Room for Doubt: 2012

Friday, December 28, 2012

Turing's Revolution

In my post Alan Turing Year, I discussed how it's important for people to be aware of Turing's intellectual contributions to math and computer science, as well as his war efforts and tragic death. It's time to live up to my own call and do my part. In this post I'll talk about Turing's impact, from his best known contributions to his lesser known, but important ones.

I should note that the content of this post is largely stolen from answers to a question I asked on the StackExchange (SE) cstheory site, where I sought to gather a compendium of Turing's less known results. The answers made a collection of impressive contributions, some of which I wasn't familiar with. Some of his contributions turned out to be surprisingly modern. They also introduced us to viewing the world through an algorithmic lens.

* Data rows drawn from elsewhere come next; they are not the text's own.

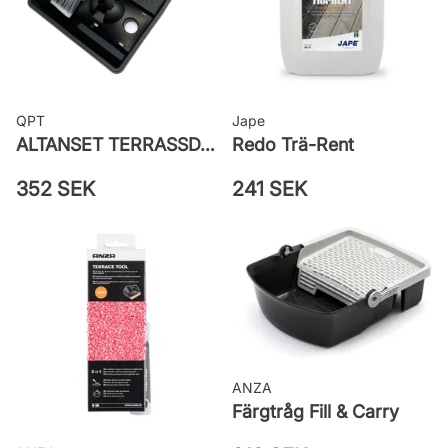
QPT
Jape
ALTANSET TERRASSDYNA - STEG 3 I TERRASSBEHANDLING
Redo Trä-Rent
352 SEK
241 SEK
ANZA
Färgtråg Fill & Carry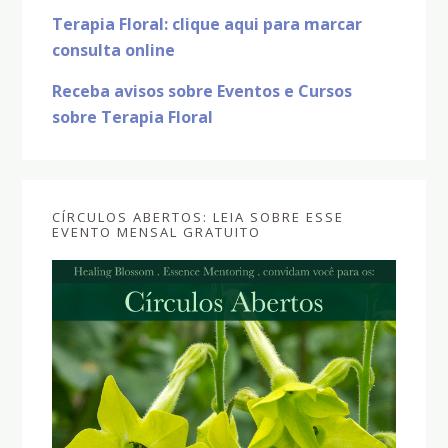
Terapia Floral: clique aqui para marcar
consulta online
Receba avisos sobre Eventos e Cursos
sobre Terapia Floral
CÍRCULOS ABERTOS: LEIA SOBRE ESSE
EVENTO MENSAL GRATUITO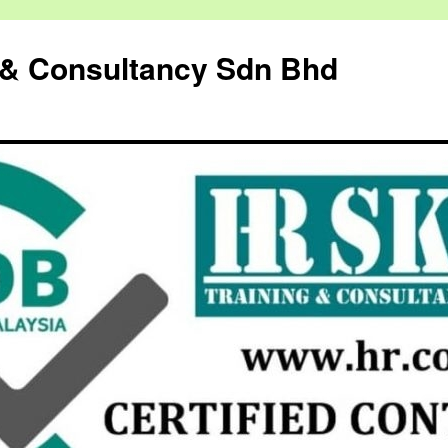
g & Consultancy Sdn Bhd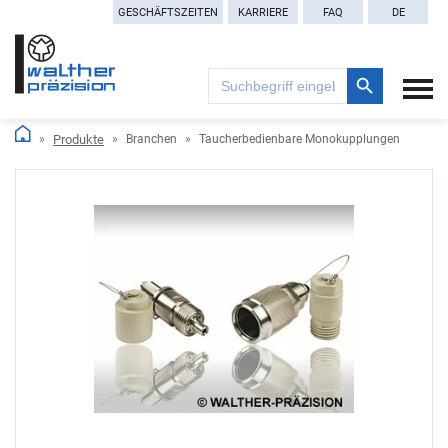
GESCHÄFTSZEITEN
KARRIERE
FAQ
DE
Search Button
Search
for:
Produkte
Branchen
Taucherbedienbare Monokupplungen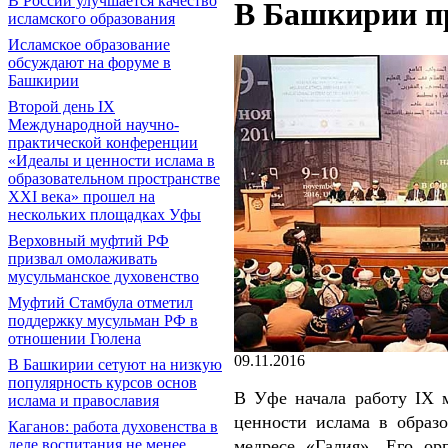
В России улучшается качество
В Башкирии п
исламского образования
Исламское образование
обсуждают на форуме в
Башкирии
Второй день IX
Международной научно-
практической конференции
«Идеалы и ценности ислама в
образовательном пространстве
XXI века» прошел на
нескольких площадках Уфы
Верховный муфтий РФ
призвал омолаживать
мусульманское духовенство
Муфтий Стамбула отметил
поддержку мусульман РФ в
отношении Гюлена
09.11.2016
В Башкирии сетуют на низкую
популярность курсов основ
В Уфе начала работу IX 
ислама и православия
ценности ислама в образо
Каганов: работа духовенства в
медресе «Галия». Его о
деле воспитания не менее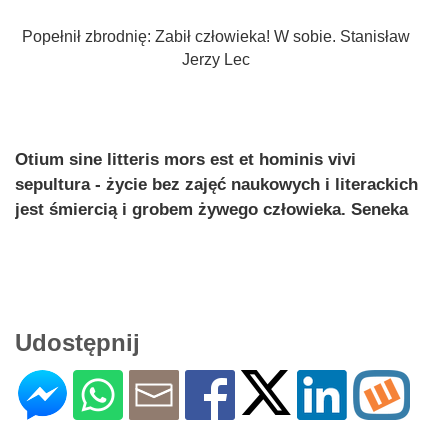
Popełnił zbrodnię: Zabił człowieka! W sobie. Stanisław
Jerzy Lec
Otium sine litteris mors est et hominis vivi
sepultura - życie bez zajęć naukowych i literackich
jest śmiercią i grobem żywego człowieka. Seneka
Udostępnij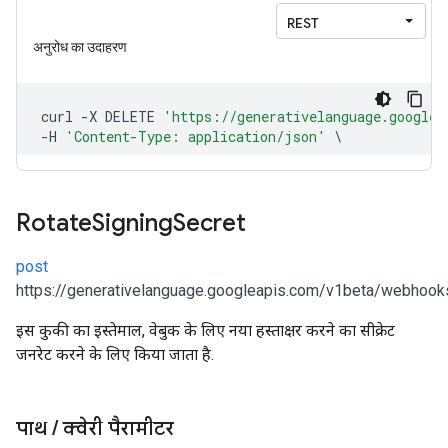
Rotate
Signing
Secret
post
https://generativelanguage.googleapis.com/v1beta/webhooks/
इस कुकी का इस्तेमाल, वेबुक के लिए नया हस्ताक्षर करने का सीक्रेट
जनरेट करने के लिए किया जाता है.
पाथ
/
क्वेरी पैरामीटर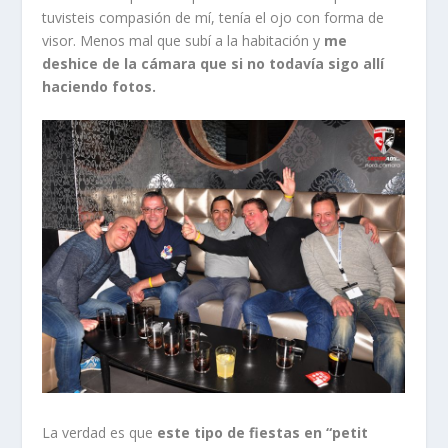
tuvisteis compasión de mí, tenía el ojo con forma de
visor. Menos mal que subí a la habitación y
me
deshice de la cámara que si no todavía sigo allí
haciendo fotos.
La verdad es que
este tipo de fiestas en “petit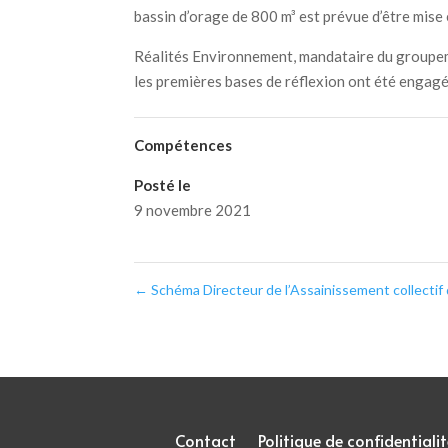
bassin d’orage de 800 m³ est prévue d’être mis
Réalités Environnement, mandataire du groupeme
les premières bases de réflexion ont été engag
Compétences
Posté le
9 novembre 2021
←
Schéma Directeur de l’Assainissement collectif 
Contact
Politique de confidentialit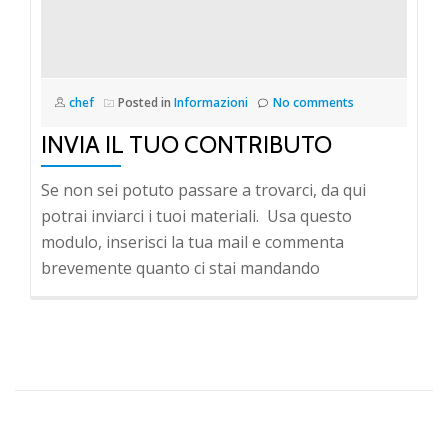
chef
Posted in
Informazioni
No comments
INVIA IL TUO CONTRIBUTO
Se non sei potuto passare a trovarci, da qui
potrai inviarci i tuoi materiali. Usa questo
modulo, inserisci la tua mail e commenta
brevemente quanto ci stai mandando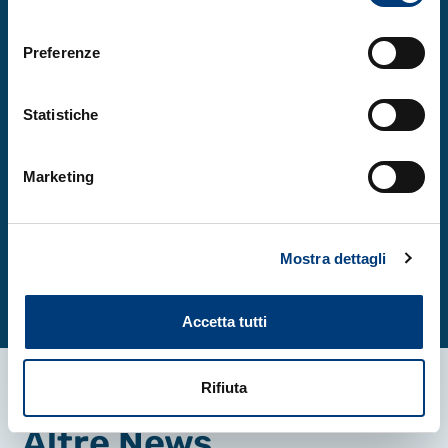
consenso
Scarica il programma
Preferenze
Statistiche
Iscriviti al webinar - entro il
Marketing
22.02.2026
Clicca qui
Mostra dettagli
Accetta tutti
Rifiuta
Altre News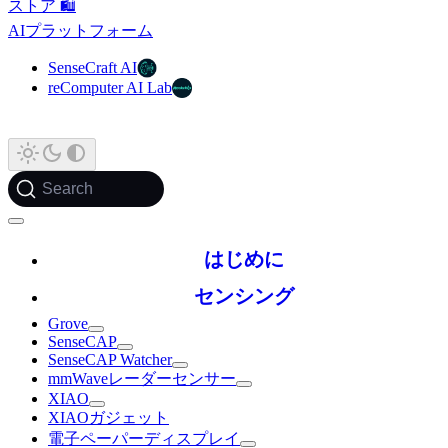
ストア 🛍️
AIプラットフォーム
SenseCraft AI
reComputer AI Lab
Search
はじめに
センシング
Grove
SenseCAP
SenseCAP Watcher
mmWaveレーダーセンサー
XIAO
XIAOガジェット
電子ペーパーディスプレイ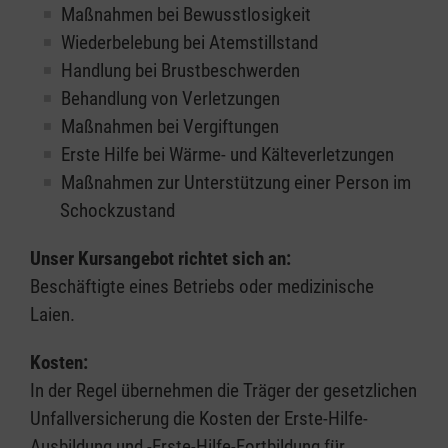
Maßnahmen bei Bewusstlosigkeit
Wiederbelebung bei Atemstillstand
Handlung bei Brustbeschwerden
Behandlung von Verletzungen
Maßnahmen bei Vergiftungen
Erste Hilfe bei Wärme- und Kälteverletzungen
Maßnahmen zur Unterstützung einer Person im
Schockzustand
Unser Kursangebot richtet sich an:
Beschäftigte eines Betriebs oder medizinische
Laien.
Kosten:
In der Regel übernehmen die Träger der gesetzlichen
Unfallversicherung die Kosten der Erste-Hilfe-
Ausbildung und -Erste-Hilfe-Fortbildung für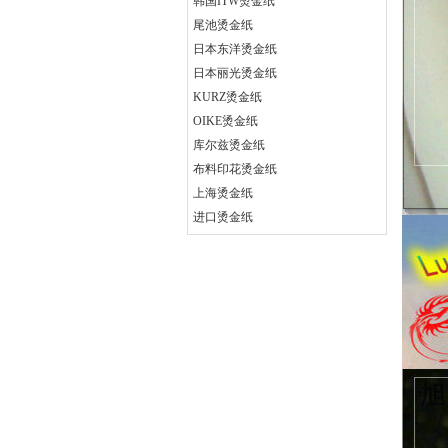
韩国ITW烫金纸
尾池烫金纸
日本东洋烫金纸
日本丽光烫金纸
KURZ烫金纸
OIKE烫金纸
库尔兹烫金纸
布料印花烫金纸
上海烫金纸
进口烫金纸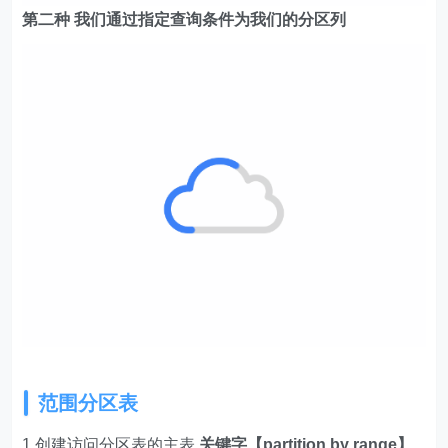
第二种 我们通过指定查询条件为我们的分区列
范围分区表
1.创建访问分区表的主表
关键字【partition by range】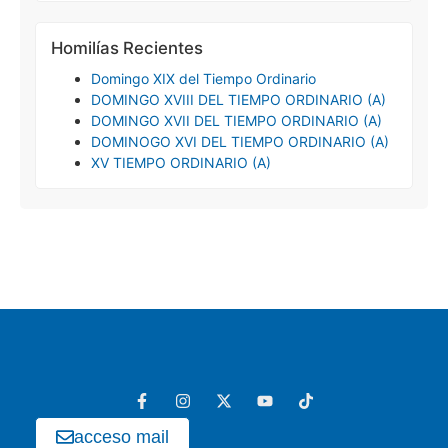
Homilías Recientes
Domingo XIX del Tiempo Ordinario
DOMINGO XVIII DEL TIEMPO ORDINARIO (A)
DOMINGO XVII DEL TIEMPO ORDINARIO (A)
DOMINOGO XVI DEL TIEMPO ORDINARIO (A)
XV TIEMPO ORDINARIO (A)
acceso mail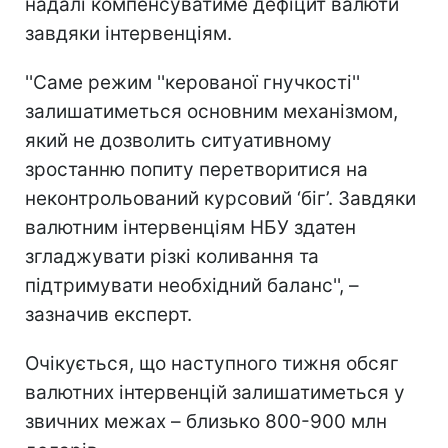
надалі компенсуватиме дефіцит валюти
завдяки інтервенціям.
''Саме режим ''керованої гнучкості''
залишатиметься основним механізмом,
який не дозволить ситуативному
зростанню попиту перетворитися на
неконтрольований курсовий ‘біг’. Завдяки
валютним інтервенціям НБУ здатен
згладжувати різкі коливання та
підтримувати необхідний баланс'', –
зазначив експерт.
Очікується, що наступного тижня обсяг
валютних інтервенцій залишатиметься у
звичних межах – близько 800-900 млн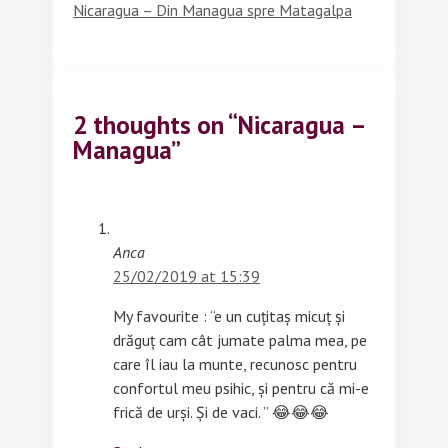
Nicaragua – Din Managua spre Matagalpa
2 thoughts on “Nicaragua –
Managua”
Anca
25/02/2019 at 15:39
My favourite : “e un cuțitaș micuț și
drăguț cam cât jumate palma mea, pe
care îl iau la munte, recunosc pentru
confortul meu psihic, și pentru că mi-e
frică de urși. Și de vaci. ” 😂😂😂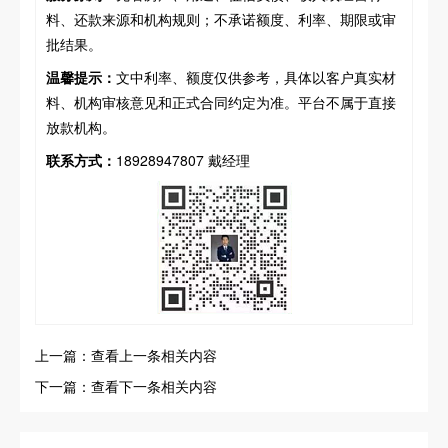
料、还款来源和机构规则；不承诺额度、利率、期限或审
批结果。
温馨提示：
文中利率、额度仅供参考，具体以客户真实材
料、机构审核意见和正式合同约定为准。平台不属于直接
放款机构。
联系方式：
18928947807 戴经理
上一篇：查看上一条相关内容
下一篇：查看下一条相关内容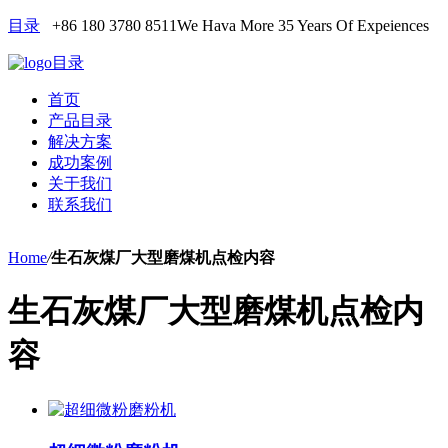
目录
+86 180 3780 8511
We Hava More 35 Years Of Expeiences
目录
首页
产品目录
解决方案
成功案例
关于我们
联系我们
Home
/
生石灰煤厂大型磨煤机点检内容
生石灰煤厂大型磨煤机点检内
容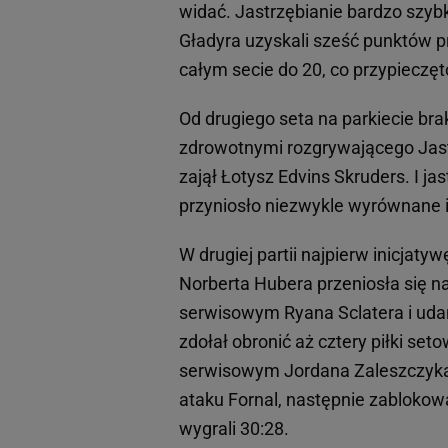
widać. Jastrzębianie bardzo szyb
Gładyra uzyskali sześć punktów pr
całym secie do 20, co przypiecz
Od drugiego seta na parkiecie br
zdrowotnymi rozgrywającego Jast
zajął Łotysz Edvins Skruders. I ja
przyniosło niezwykle wyrównane i
W drugiej partii najpierw inicjat
Norberta Hubera przeniosła się na 
serwisowym Ryana Sclatera i udan
zdołał obronić aż cztery piłki se
serwisowym Jordana Zaleszczyka. 
ataku Fornal, następnie zablokow
wygrali 30:28.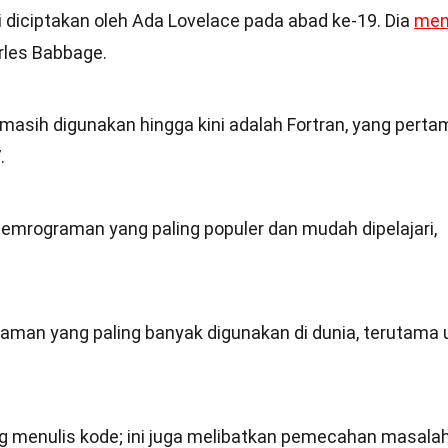
diciptakan oleh Ada Lovelace pada abad ke-19. Dia
men
rles Babbage.
asih digunakan hingga kini adalah Fortran, yang perta
.
emrograman yang paling populer dan mudah dipelajari,
aman yang paling banyak digunakan di dunia, terutama 
 menulis kode; ini juga melibatkan pemecahan masala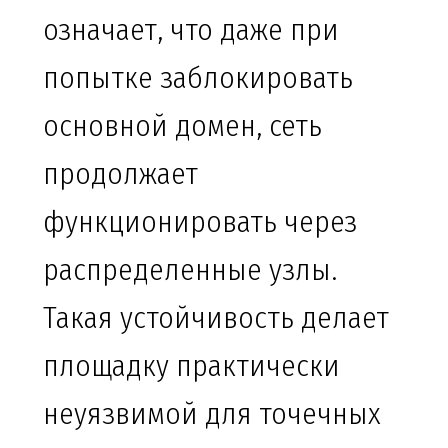
означает, что даже при
попытке заблокировать
основной домен, сеть
продолжает
функционировать через
распределенные узлы.
Такая устойчивость делает
площадку практически
неуязвимой для точечных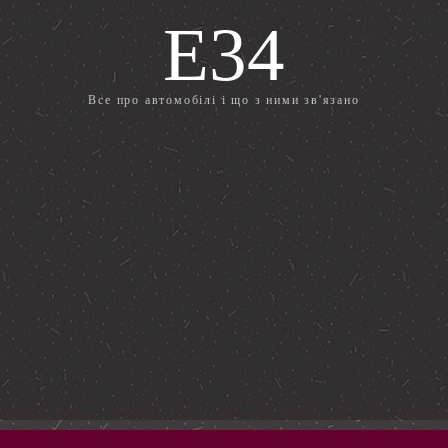
E34
Все про автомобілі і що з ними зв'язано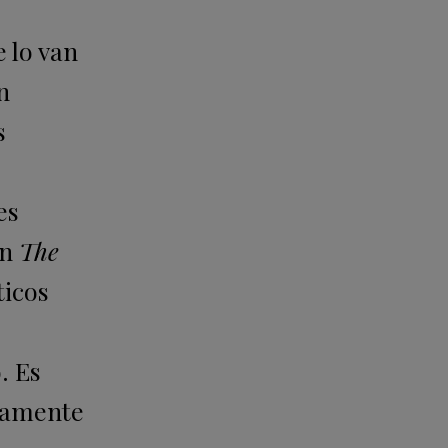
e lo van
n
s
es
en
The
ticos
. Es
icamente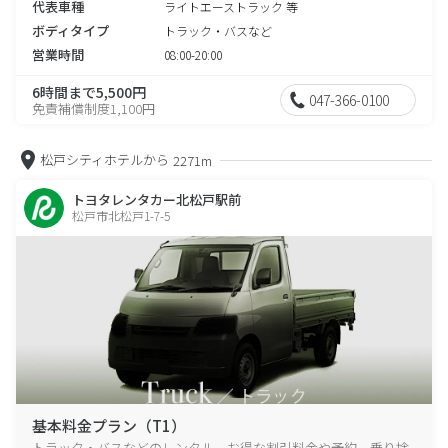
代表車種
ライトエーストラック 等
ボディタイプ
トラック・バスなど
営業時間
08:00-20:00
6時間まで5,500円
047-366-0100
免責補償制度1,100円
松戸シティホテルから
2271m
トヨタレンタカー北松戸駅前
松戸市北松戸1-7-5
基本料金プラン（T1）
トラック・バスなどのレンタル、お得な割引料金や予約、乗り捨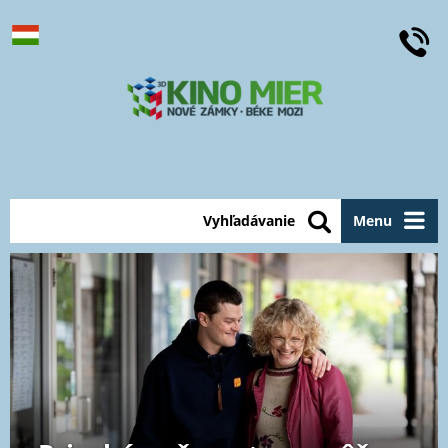
Vyhľadávanie
Menu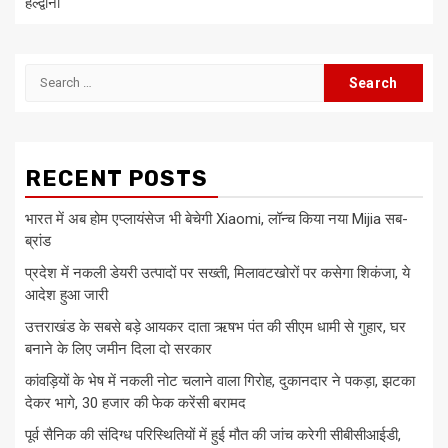
हल्द्वानी
Search
for:
RECENT POSTS
भारत में अब होम एप्लायंसेज भी बेचेगी Xiaomi, लॉन्च किया नया Mijia सब-
ब्रांड
प्रदेश में नकली डेयरी उत्पादों पर सख्ती, मिलावटखोरों पर कसेगा शिकंजा, ये
आदेश हुआ जारी
उत्तराखंड के सबसे बड़े आयकर दाता ऋषभ पंत की सीएम धामी से गुहार, घर
बनाने के लिए जमीन दिला दो सरकार
कांवड़ियों के भेष में नकली नोट चलाने वाला गिरोह, दुकानदार ने पकड़ा, झटका
देकर भागे, 30 हजार की फेक करेंसी बरामद
पूर्व सैनिक की संदिग्ध परिस्थितियों में हुई मौत की जांच करेगी सीबीसीआईडी,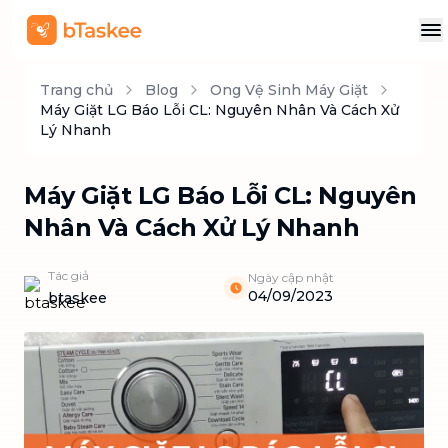
Trang chủ
Blog
Ong Vệ Sinh Máy Giặt
Máy Giặt LG Báo Lỗi CL: Nguyên Nhân Và Cách Xử
Lý Nhanh
Máy Giặt LG Báo Lỗi CL: Nguyên
Nhân Và Cách Xử Lý Nhanh
Tác giả
Ngày cập nhật
04/09/2023
btaskee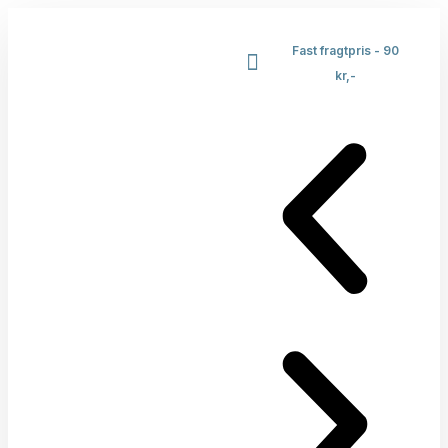
Fast fragtpris - 90
kr,-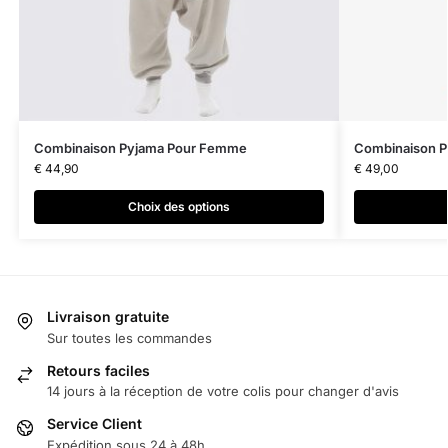
Combinaison Pyjama Pour Femme
Combinaison 
€
44,90
€
49,00
Choix des options
Livraison gratuite
Sur toutes les commandes
Retours faciles
14 jours à la réception de votre colis pour changer d'avis
Service Client
Expédition sous 24 à 48h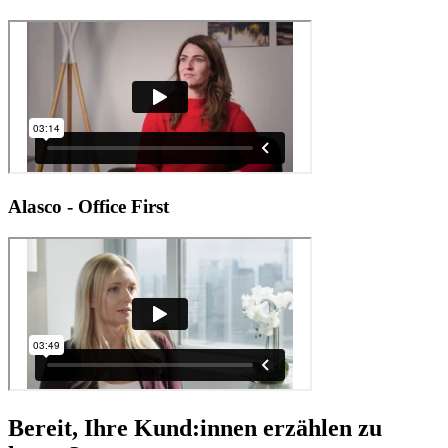
Alasco - Office First
Bereit, Ihre Kund:innen erzählen zu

Without further ado, here they are:

1. Defining Turing Machines and Showing the Existence of UTMs (1936): A Turing machine is a universal computing device that forms the basis of how we think about computing. A Universal Turing machine is a fixed machine that can simulate any other Turing machine -- most relevant to our current computers. (SE link)

a Lego Turing Machine, photo from wikipedia

2. The Church-Turing Thesis (1939): The idea that the Turing Machine (and Lambda calculus) captures all of computation, and is therefore worth studying. This hypothesis cannot be proven, but everyone believes it nonetheless. (wiki link)

3. Solving the Entscheidungsproblem (1936): Turing solved Hilbert's "decision problem" by showing that deciding whether a program will halt is not possible in general. (wiki link)

4. The Turing Test and Introducing AI (1950): Turing gave an objective test that decides whether a computer exhibits intelligence. The idea is to say that a computer is intelligent if it can fool humans into thinking it is also human. Accepting this idea is a way to avoid many philosophical arguments about the nature of intelligence. (wiki link)

5. Introducing Oracles and Relativization into Computability Theory (1939): Oracles are incredibly useful for all sorts of analysis -- for example the famous Baker-Gill-Solovay result that says P vs NP cannot be separated any technique that relativizes (holds for relative to any oracle), eg diagnolization. It was part of the paper "Computing machinery and intelligence" that launched AI. (SE link)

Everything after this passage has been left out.